When we open a map, the first thing we see is its foundation—the background layer. Roads, cities, labels, and terrain provide context that helps us understand where events are taking place and how objects are connected. Basemaps fulfill this function.
Even the most accurate analysis can be poorly understood if it's overlaid on an inappropriate base. Therefore, choosing a basemap isn't just a design issue, but an essential part of working with geodata.
What is a basemap
A basemap is a background map layer overlaid with the main project data. It doesn't contain analytical information, but it helps us navigate spatially.
A basemap typically includes:
road network
names of settlements
borders
natural features
sometimes terrain
The main purpose of a basemap is to provide the user with context: where objects are located and how they are connected to the surrounding area.
Types of Basemaps
There are several types of basemaps, each suited to different purposes.
Standard. Classic maps with roads and labels. This is a universal option suitable for most tasks, especially when infrastructure is important.

Light. Minimalistic maps with muted colors. They are used when the main focus should be on the data, not the background.

Dark. Suitable for presentations and dashboards, especially in interfaces with a dark theme. They highlight bright data well.

Satellite. Show the actual surface image. They are used when the context of the terrain is important: vegetation, buildings, landscape.
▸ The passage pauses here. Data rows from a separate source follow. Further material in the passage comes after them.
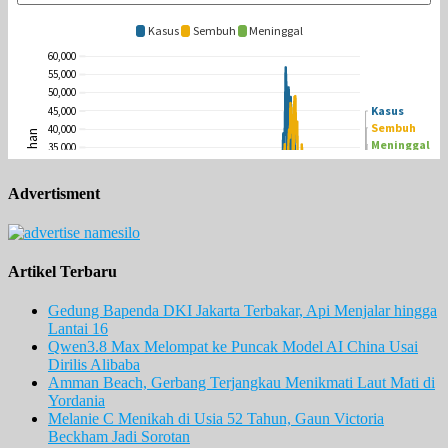
Advertisment
Artikel Terbaru
Gedung Bapenda DKI Jakarta Terbakar, Api Menjalar hingga
Lantai 16
Qwen3.8 Max Melompat ke Puncak Model AI China Usai
Dirilis Alibaba
Amman Beach, Gerbang Terjangkau Menikmati Laut Mati di
Yordania
Melanie C Menikah di Usia 52 Tahun, Gaun Victoria
Beckham Jadi Sorotan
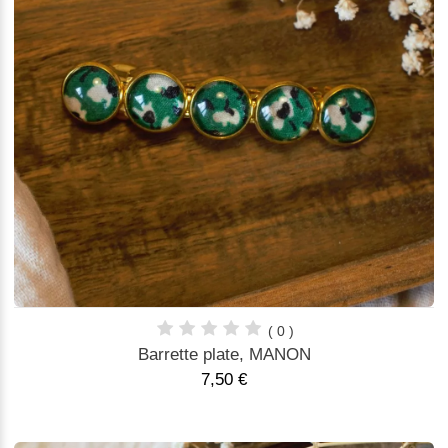
( 0 )
Barrette plate, MANON
7,50 €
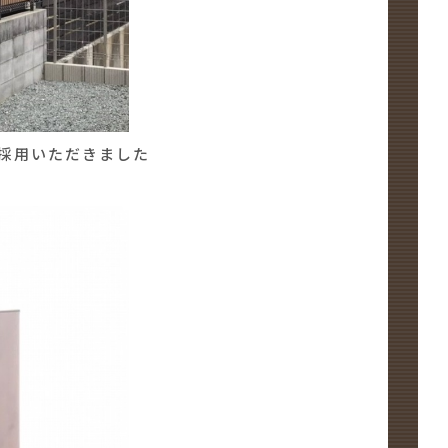
採用いただきました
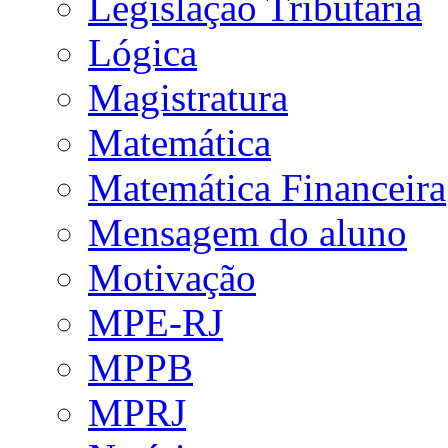
Legislação Tributária
Lógica
Magistratura
Matemática
Matemática Financeira
Mensagem do aluno
Motivação
MPE-RJ
MPPB
MPRJ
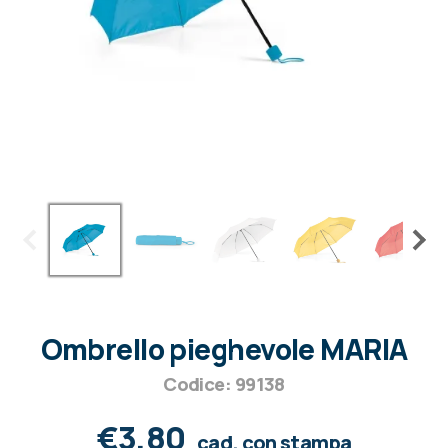
Ombrello pieghevole MARIA
Codice: 99138
€3,80
cad. con stampa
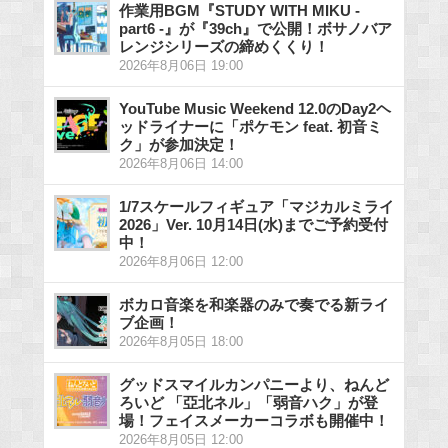
作業用BGM『STUDY WITH MIKU -
part6 -』が『39ch』で公開！ボサノバア
レンジシリーズの締めくくり！
2026年8月06日 19:00
YouTube Music Weekend 12.0のDay2ヘ
ッドライナーに「ポケモン feat. 初音ミ
ク」が参加決定！
2026年8月06日 14:00
1/7スケールフィギュア「マジカルミライ
2026」Ver. 10月14日(水)までご予約受付
中！
2026年8月06日 12:00
ボカロ音楽を和楽器のみで奏でる新ライ
ブ企画！
2026年8月05日 18:00
グッドスマイルカンパニーより、ねんど
ろいど 「亞北ネル」「弱音ハク」が登
場！フェイスメーカーコラボも開催中！
2026年8月05日 12:00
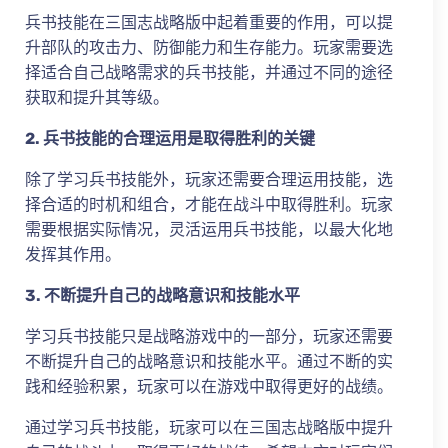
兵书技能在三国志战略版中起着重要的作用，可以提
升部队的攻击力、防御能力和生存能力。玩家需要选
择适合自己战略需求的兵书技能，并通过不同的途径
获取和提升其等级。
2. 兵书技能的合理运用是取得胜利的关键
除了学习兵书技能外，玩家还需要合理运用技能，选
择合适的时机和组合，才能在战斗中取得胜利。玩家
需要根据实际情况，灵活运用兵书技能，以最大化地
发挥其作用。
3. 不断提升自己的战略意识和技能水平
学习兵书技能只是战略游戏中的一部分，玩家还需要
不断提升自己的战略意识和技能水平。通过不断的实
践和经验积累，玩家可以在游戏中取得更好的战绩。
通过学习兵书技能，玩家可以在三国志战略版中提升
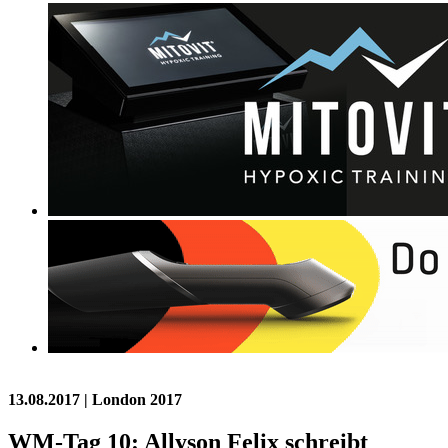
13.08.2017
| London 2017
WM-Tag 10: Allyson Felix schreibt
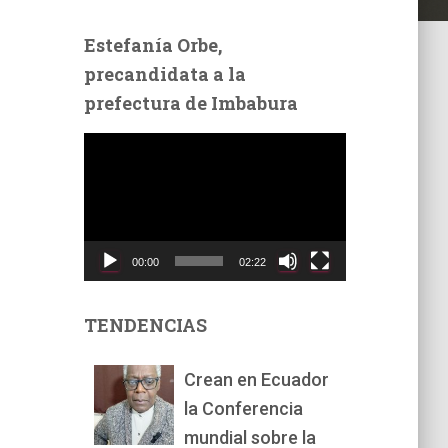
Estefanía Orbe,
precandidata a la
prefectura de Imbabura
R
e
p
r
o
d
00:00
02:22
u
c
t
TENDENCIAS
o
r
Crean en Ecuador
d
la Conferencia
e
v
mundial sobre la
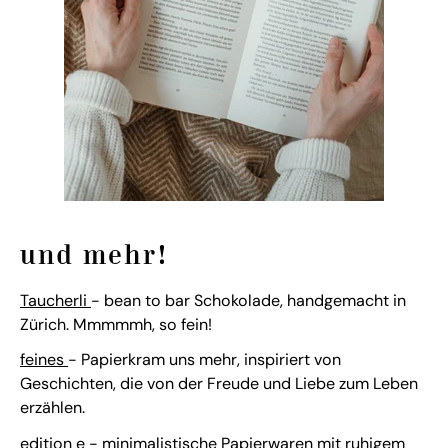
und mehr!
Taucherli
- bean to bar Schokolade, handgemacht in
Zürich. Mmmmmh, so fein!
feines
- Papierkram uns mehr, inspiriert von
Geschichten, die von der Freude und Liebe zum Leben
erzählen.
edition e
- minimalistische Papierwaren mit ruhigem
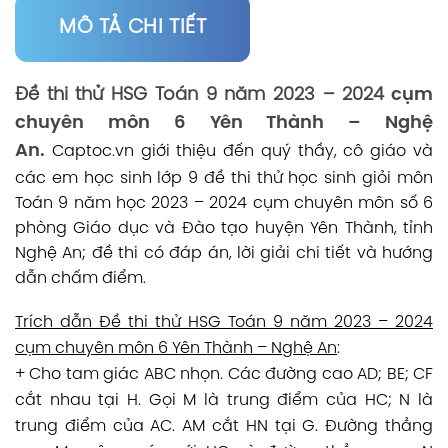
MÔ TẢ CHI TIẾT
Đề thi thử HSG Toán 9 năm 2023 – 2024
cụm
chuyên môn 6 Yên Thành – Nghệ
An.
Captoc.vn
giới thiệu đến quý thầy, cô giáo và
các em học sinh lớp 9 đề thi thử học sinh giỏi môn
Toán 9 năm học 2023 – 2024 cụm chuyên môn số 6
phòng Giáo dục và Đào tạo huyện Yên Thành, tỉnh
Nghệ An; đề thi có đáp án, lời giải chi tiết và hướng
dẫn chấm điểm.
Trích dẫn Đề thi thử HSG Toán 9 năm 2023 – 2024
cụm chuyên môn 6 Yên Thành – Nghệ An
:
+ Cho tam giác ABC nhọn. Các đường cao AD; BE; CF
cắt nhau tại H. Gọi M là trung điểm của HC; N là
trung điểm của AC. AM cắt HN tại G. Đường thẳng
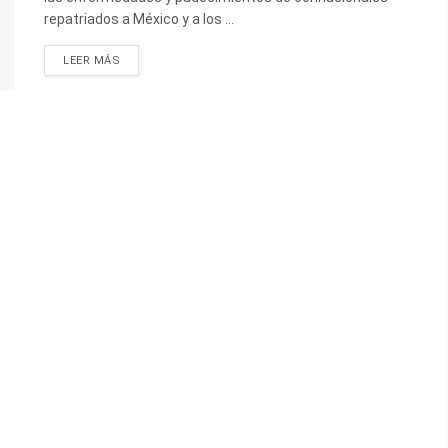
repatriados a México y a los ...
LEER MÁS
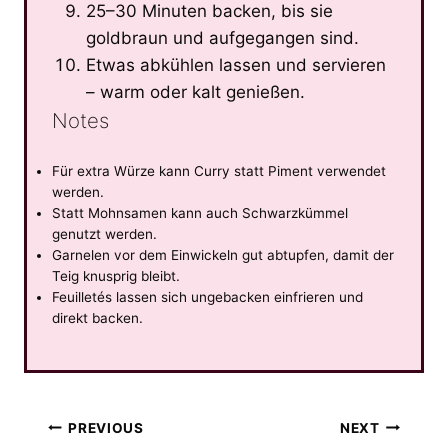
25–30 Minuten backen, bis sie
goldbraun und aufgegangen sind.
Etwas abkühlen lassen und servieren
– warm oder kalt genießen.
Notes
Für extra Würze kann Curry statt Piment verwendet
werden.
Statt Mohnsamen kann auch Schwarzkümmel
genutzt werden.
Garnelen vor dem Einwickeln gut abtupfen, damit der
Teig knusprig bleibt.
Feuilletés lassen sich ungebacken einfrieren und
direkt backen.
Post
PREVIOUS
NEXT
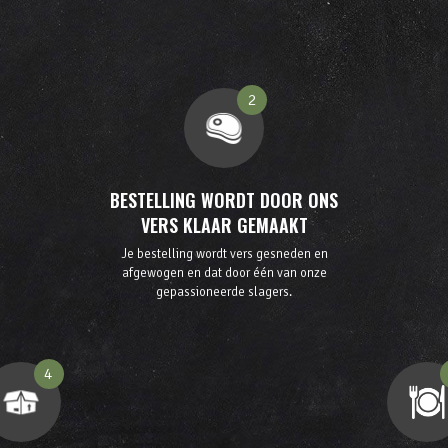
2
BESTELLING WORDT DOOR ONS
VERS KLAAR GEMAAKT
Je bestelling wordt vers gesneden en
afgewogen en dat door één van onze
gepassioneerde slagers.
4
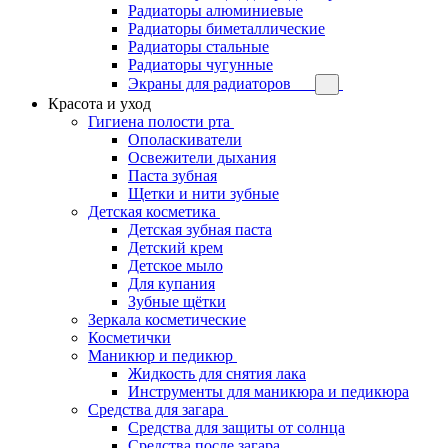
Радиаторы алюминиевые
Радиаторы биметаллические
Радиаторы стальные
Радиаторы чугунные
Экраны для радиаторов
Красота и уход
Гигиена полости рта
Ополаскиватели
Освежители дыхания
Паста зубная
Щетки и нити зубные
Детская косметика
Детская зубная паста
Детский крем
Детское мыло
Для купания
Зубные щётки
Зеркала косметические
Косметички
Маникюр и педикюр
Жидкость для снятия лака
Инструменты для маникюра и педикюра
Средства для загара
Средства для защиты от солнца
Средства после загара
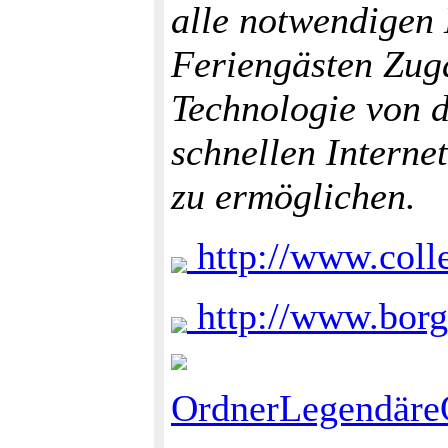
alle notwendigen
Feriengästen Zug
Technologie von 
schnellen Interne
zu ermöglichen.
http://www.colle
http://www.borgo
OrdnerLegendäre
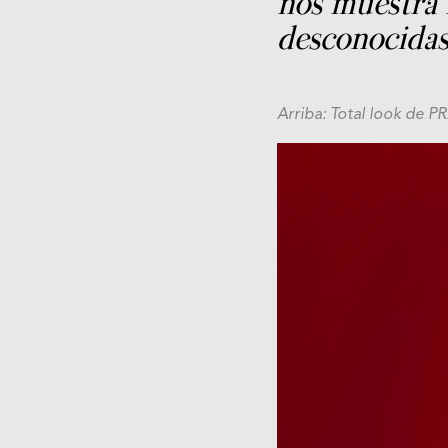
nos muestra 
desconocidas
Arriba: Total look de 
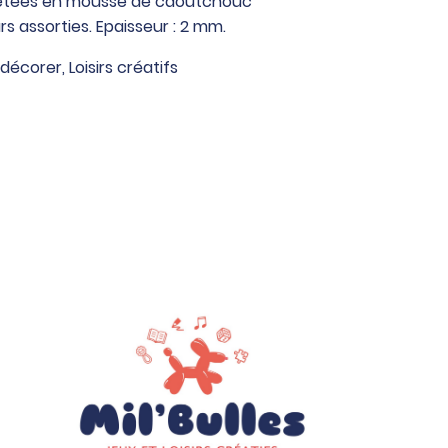
lletées en mousse de caoutchouc
rs assorties. Epaisseur : 2 mm.
 décorer
,
Loisirs créatifs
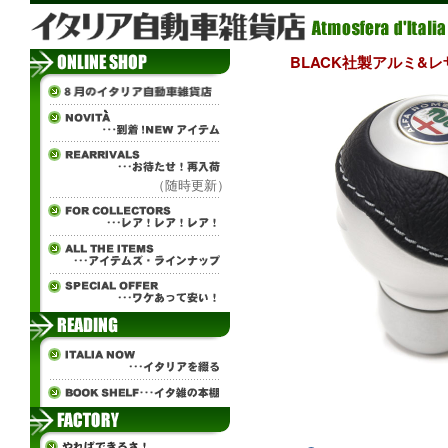
BLACK社製アルミ&レザー
（随時更新）
tisn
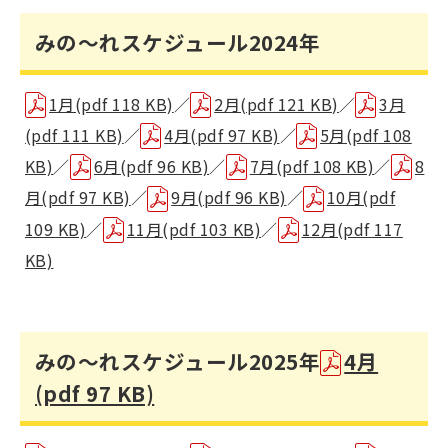
みの～れスケジュール2024年
1月(pdf 118 KB)
／
2月(pdf 121 KB)
／
3月
(pdf 111 KB)
／
4月(pdf 97 KB)
／
5月(pdf 108
KB)
／
6月(pdf 96 KB)
／
7月(pdf 108 KB)
／
8
月(pdf 97 KB)
／
9月(pdf 96 KB)
／
10月(pdf
109 KB)
／
11月(pdf 103 KB)
／
12月(pdf 117
KB)
みの～れスケジュール2025年
4月
(pdf 97 KB)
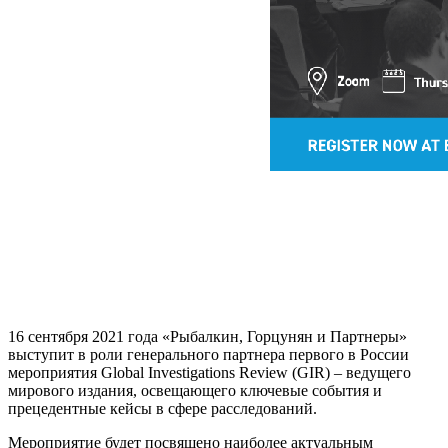
16 сентября 2021 года «Рыбалкин, Горцунян и Партнеры»
выступит в роли генерального партнера первого в России
мероприятия Global Investigations Review (GIR) – ведущего
мирового издания, освещающего ключевые события и
прецедентные кейсы в сфере расследований.
Мероприятие будет посвящено наиболее актуальным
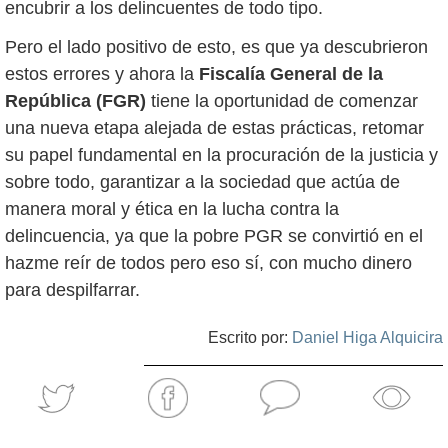
encubrir a los delincuentes de todo tipo.
Pero el lado positivo de esto, es que ya descubrieron
estos errores y ahora la
Fiscalía General de la
República (FGR)
tiene la oportunidad de comenzar
una nueva etapa alejada de estas prácticas, retomar
su papel fundamental en la procuración de la justicia y
sobre todo, garantizar a la sociedad que actúa de
manera moral y ética en la lucha contra la
delincuencia, ya que la pobre PGR se convirtió en el
hazme reír de todos pero eso sí, con mucho dinero
para despilfarrar.
Escrito por:
Daniel Higa Alquicira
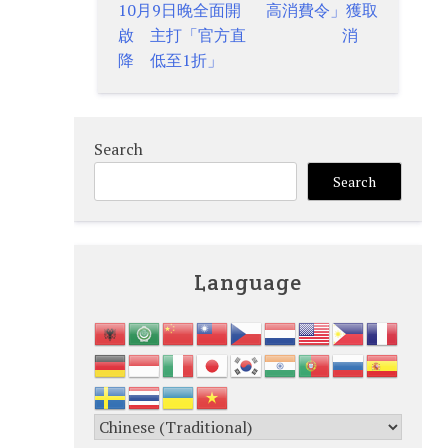
10月9日晚全面開
高消費令」獲取
navigation
啟 主打「官方直
消
降 低至1折」
Search
Search
Language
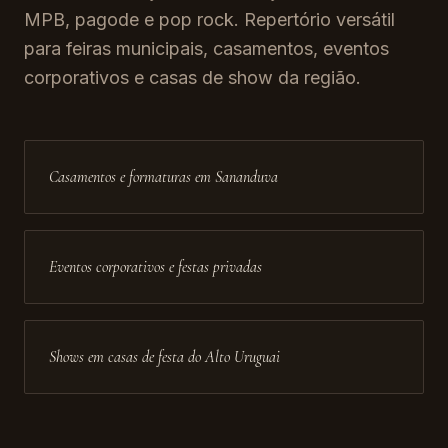
MPB, pagode e pop rock. Repertório versátil
para feiras municipais, casamentos, eventos
corporativos e casas de show da região.
Casamentos e formaturas em Sananduva
Eventos corporativos e festas privadas
Shows em casas de festa do Alto Uruguai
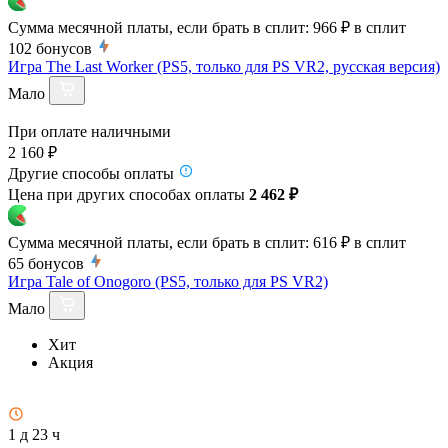
Сумма месячной платы, если брать в сплит:
966 ₽
в сплит
102
бонусов
Игра The Last Worker (PS5, только для PS VR2, русская версия)
Мало
При оплате наличными
2 160 ₽
Другие способы оплаты
Цена при других способах оплаты
2 462 ₽
Сумма месячной платы, если брать в сплит:
616 ₽
в сплит
65
бонусов
Игра Tale of Onogoro (PS5, только для PS VR2)
Мало
Хит
Акция
1 д 23 ч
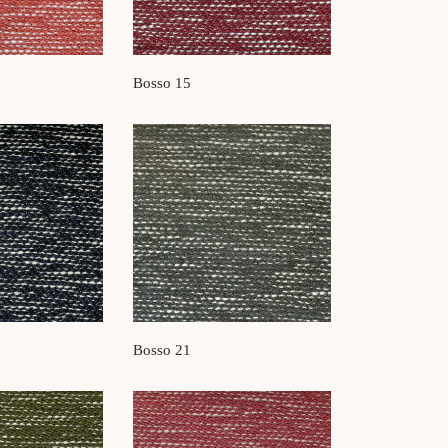
Bosso 15
Bosso 21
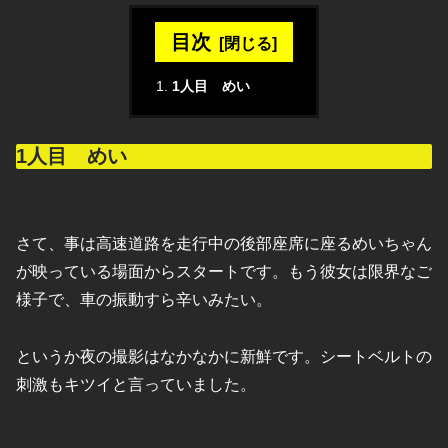
目次
1人目 めい
1人目 めい
さて、事は高速道路を走行中の後部座席に座るめいちゃん
が映っている場面からスタートです。もう彼女は限界なご
様子で、車の振動すら辛いみたい。
というか夜の撮影はなかなかに新鮮です。シートベルトの
刺激もキツイと言っていました。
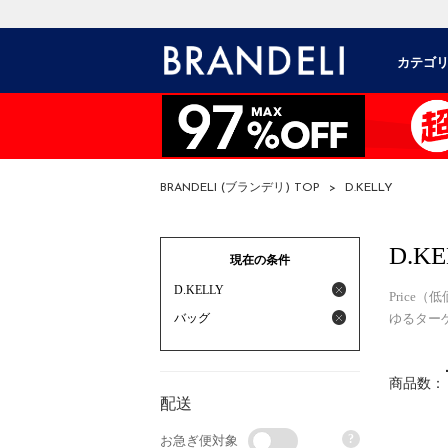
カテゴ
BRANDELI (ブランデリ) TOP
>
D.KELLY
D.KE
現在の条件
D.KELLY
Price
バッグ
ゆるター
商品数：
配送
?
お急ぎ便対象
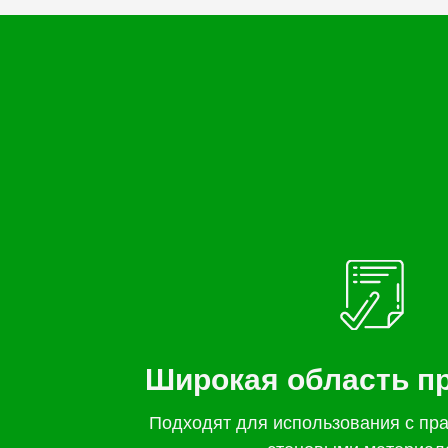
Широкая область п
Подходят для использования с пр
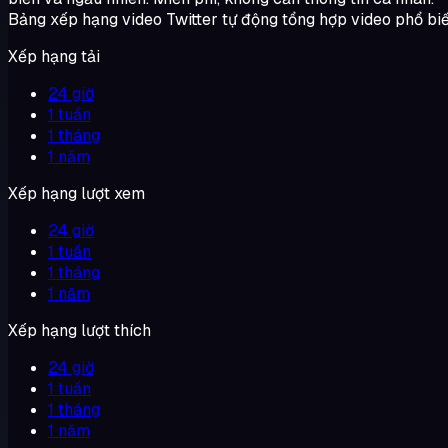
Bảng xếp hạng video Twitter tự động tổng hợp video phổ biến dự
Xếp hạng tải
24 giờ
1 tuần
1 tháng
1 năm
Xếp hạng lượt xem
24 giờ
1 tuần
1 tháng
1 năm
Xếp hạng lượt thích
24 giờ
1 tuần
1 tháng
1 năm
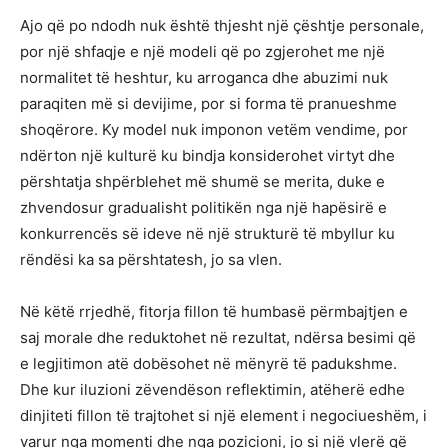
Ajo që po ndodh nuk është thjesht një çështje personale,
por një shfaqje e një modeli që po zgjerohet me një
normalitet të heshtur, ku arroganca dhe abuzimi nuk
paraqiten më si devijime, por si forma të pranueshme
shoqërore. Ky model nuk imponon vetëm vendime, por
ndërton një kulturë ku bindja konsiderohet virtyt dhe
përshtatja shpërblehet më shumë se merita, duke e
zhvendosur gradualisht politikën nga një hapësirë e
konkurrencës së ideve në një strukturë të mbyllur ku
rëndësi ka sa përshtatesh, jo sa vlen.
Në këtë rrjedhë, fitorja fillon të humbasë përmbajtjen e
saj morale dhe reduktohet në rezultat, ndërsa besimi që
e legjitimon atë dobësohet në mënyrë të padukshme.
Dhe kur iluzioni zëvendëson reflektimin, atëherë edhe
dinjiteti fillon të trajtohet si një element i negociueshëm, i
varur nga momenti dhe nga pozicioni, jo si një vlerë që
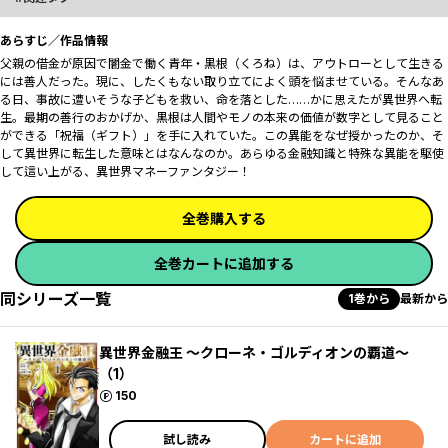
あらすじ／作品情報
父親の借金が原因で闇金で働く青年・黒根（くろね）は、アウトローとして生きる
には善人だった。現に、したくもない取り立てによく頭を悩ませている。そんなあ
る日、事故に遭いそうな子どもを救い、命を落とした……かに思えたが異世界へ転
生。最期の善行のおかげか、黒根は人間やモノの本来の価値が数字として見ること
ができる「祝福（ギフト）」を手に入れていた。この異能をなぜ授かったのか、そ
して異世界に転生した意味とはなんなのか――。あらゆる金融知識と特殊な異能を駆使
して這い上がる、異世界マネーファンタジー！
全巻購入する
全巻カートに追加する
同シリーズ一覧
1巻から
最新から
異世界金融王 ～クローネ・ゴルディオンの覇道～
（1）
ポイント
150
試し読み
カートに追加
Terrain. Shows elevation and relief features. They are useful for analyzing natural processes and visualizing terrain.

How to Choose a Basemap
The choice of basemap depends on the task. If you need to show infrastructure, a standard map with roads is best. If the task is to visualize analytical data, light basemaps are preferable, as they do not distract.
Dark maps are often chosen for presentations and dashboards, as they add more contrast to the data. Satellite and relief maps are used when the physical context of an area is important.
Important: a basemap should not compete with the underlying data. Its purpose is to support, not distract.
Basemaps in GISCARTA
The user can quickly switch between different styles, selecting the optimal option for the task. This is convenient when working with dashboards and analytical maps, where it is important to quickly test how the data is perceived.
Basemaps in GISCARTA are integrated into the platform interface, so they require no additional configuration. This allows you to focus on analysis, not technical details. All the basemaps on GISCARTA can be viewed here.

An example of a cartographic project on GISCARTA on a light background.

An example of a cartographic project on GISCARTA on a dark background.
The Role of a Basemap in Analytics
Although a basemap does not contain analytical data, it directly impacts the perception of the results.
For example, population density may be difficult to read on a brightly colored map, whereas it becomes clear on a light background. Similarly, transportation data is more easily understood on a map with roads than on a minimalist one.
Thus, a basemap is part of the visual logic that helps the user interpret the data more quickly.
Common Mistakes
One of the most common mistakes is choosing an overly detailed basemap. Too many elements distract and complicate comprehension.
Another common problem is color, where the basemap clashes with the data. For example, a bright background can overpower thematic layers.
Another mistake is using a single basemap for all tasks without considering the context.
FAQ
Can a single basemap be used for all projects?
Technically, yes, but in practice, it's better to tailor it to the specific task.
What's more important: the basemap or the data?
Data, but without the right basemap, it's harder to understand.
When to use a satellite map?
When real-world context is important.
Key Takeaways
The basemap sets the context and influences how the data is perceived.
The choice of basemap should be driven by the task, not by habit.
Minimalistic basemaps are often better suited for analytics.